Ketujuh, mengembangkan internasionlisasi Muhammadiyah yang dilembagakan melalui program-program unggulan atau center of excellent, termasuk publikasi pemikiran-pemikiran Muhammadiyah.
Diperlukan proses pengalihan sistem informasi dari analog ke digital yang menggunakan teknologi informasi cangggih secara luas.
Tantangan strategis Muhammadiyah ke depan sungguh makin kompleks. Semua menuntut pendayagunaan pemikiran, sumber daya manusia, usaha, dana, dan dayadukung lainnya secara optimal untuk membuka ruang gerakan baru secara lebih baik. Kunci penggeraknya kepemimpinan terpilih dari Pusat sampai Ranting yang lebih dinamis-progresif.
Kepemimpinan normatif-dogmatik tidaklah cukup, maka diperlukan kepemimpinan transformatif yang berpikiran maju, inklusif, dan berorientasi perubahan.

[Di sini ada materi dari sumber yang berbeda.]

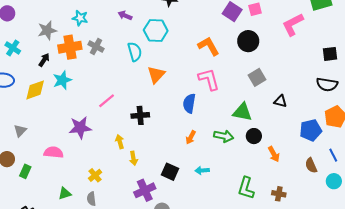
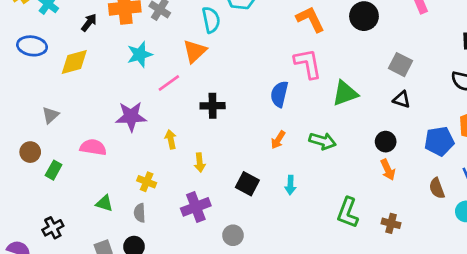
orange triangle: (156, 75) -> (195, 51), moved
gray square: (257, 77) -> (401, 65), moved, turned -36
cyan star: (62, 80) -> (140, 54), moved
green triangle: (242, 112) -> (345, 93), moved, turned -35
black circle: (254, 136) -> (386, 142), moved
yellow arrow: (120, 142) -> (171, 139), moved
cyan arrow: (202, 170) -> (290, 185), turned -88
yellow cross: (95, 175) -> (147, 182), turned -32
purple cross: (145, 190) -> (196, 207), moved
green triangle: (65, 193) -> (104, 203), turned 32

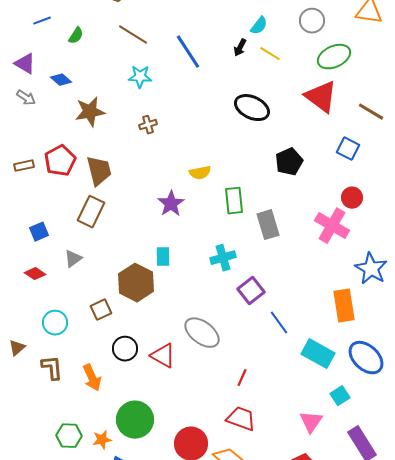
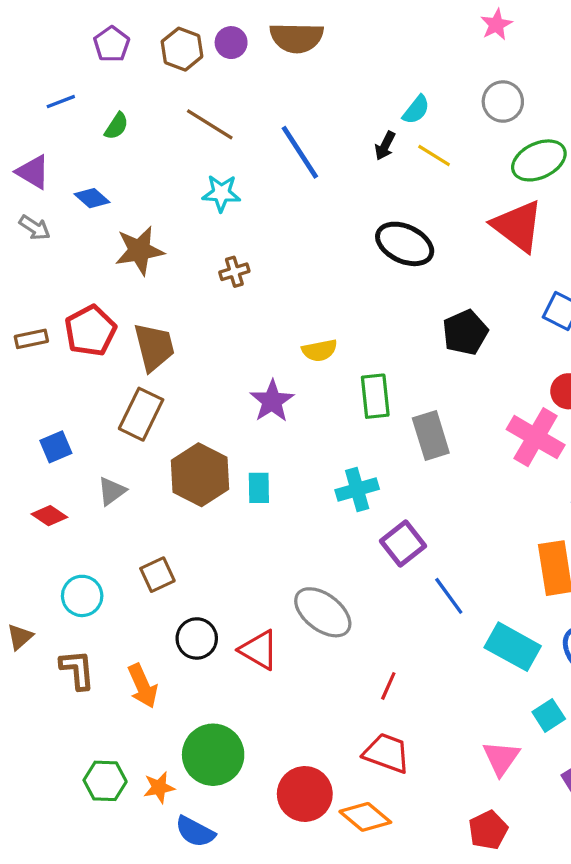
brown hexagon: (136, 283) -> (200, 475), moved

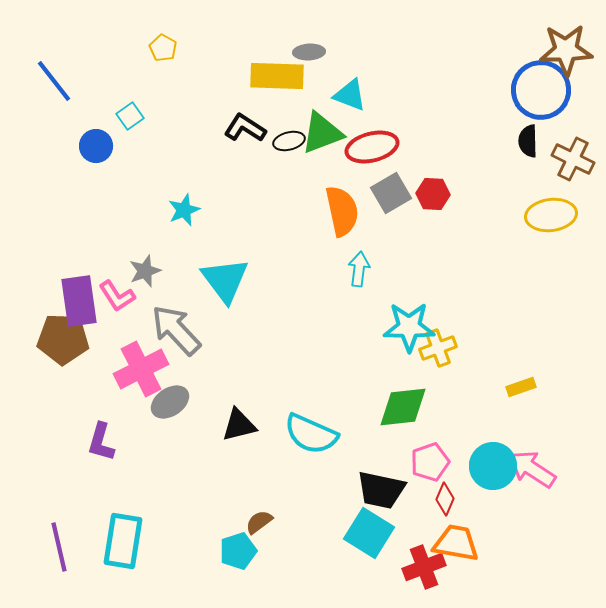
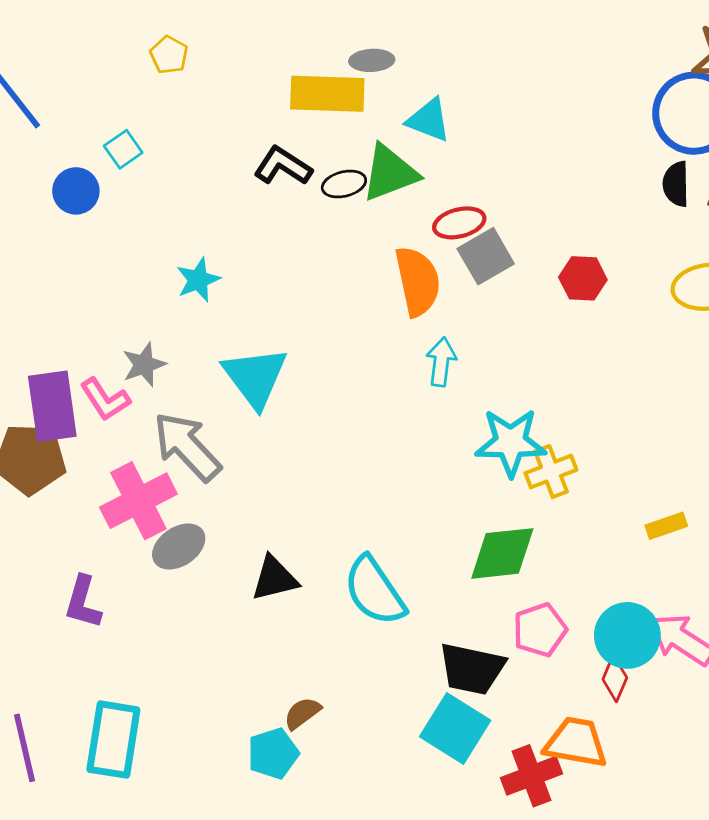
red ellipse: (372, 147) -> (459, 223), moved, size x0.7
red hexagon: (433, 194) -> (583, 278), moved
cyan semicircle: (311, 434) -> (375, 591), turned 32
red diamond: (445, 499) -> (615, 678), moved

Modal utamanya visi keislaman berbingkai pendekatan bayani, burhani, dan irfani yang luas dalam menghadapi dinamika baru persyarikatan, umat, bangsa, dan kemanusiaan global!
Pemimpin Berkemajuan
Pascamuktamar, seluruh pimpinanan Muhammadiyah dan Aisyiyah yang mengemban amanat dari pusat sampai bawah niscaya hadir menjadi “suluh pembaruan”, “suluh pencerahan”, dan “suluh kemajuan” sebagaimana terkandung dalam spirit Risalah Islam Berkemajuan serta Risalah Perempuan Berkemajuan yang dimandatkan Muktamar.
Para pimpinan tidak merasa berada di zoma aman dan nyaman, apalagi berperan minimal. Usaha mengagregasikan dan mengakselerasikan kemajuan mesti dilakukan secara well-organized.
Kepemimpinan kolektif-kolegial mesti diterjemahkan secara dinamis-progresif untuk menjadi energi kolektif dan sistemik bagi kemajuan Muhammadiyah ke depan. Langgam kepemimpinan dogmatis tempo dulu akan membuat Muhammadiyah ketinggalan kereta perubahan dan kemajuan.
Pemikiran para pimpinan penting diperbarui agar makin maju, inklusif, dinamis, dan berwawasan melintas batas. Berani membangun hubungan seluas mungkin dengan seluruh pihak secara elegan dan bermartabat.
Pemimpin gaya lama yang konvensional tidak memadai menghadapi gelombang baru perubahan, yang diperlukan kepemimpinan transformasif berwawasan luas dan bergerak sentrifugal.
Kepemimpinan kolektif-kolegial mesti diterjemahkan secara dinamis-progresif untuk menjadi energi kolektif dan sistemik bagi kemajuan Muhammadiyah.
Kyai Dahlan dalam Pidato tahun 1921 berjudul “Tali Pengikat Hidup”, menuntut adanya “Pemimpin Kemajuan Islam”. Pemimpin yang menghidupkan akal pikiran, pendidikan, membedakan yang berakal dan bodoh, serta menjadikan “Agama bercahaya”.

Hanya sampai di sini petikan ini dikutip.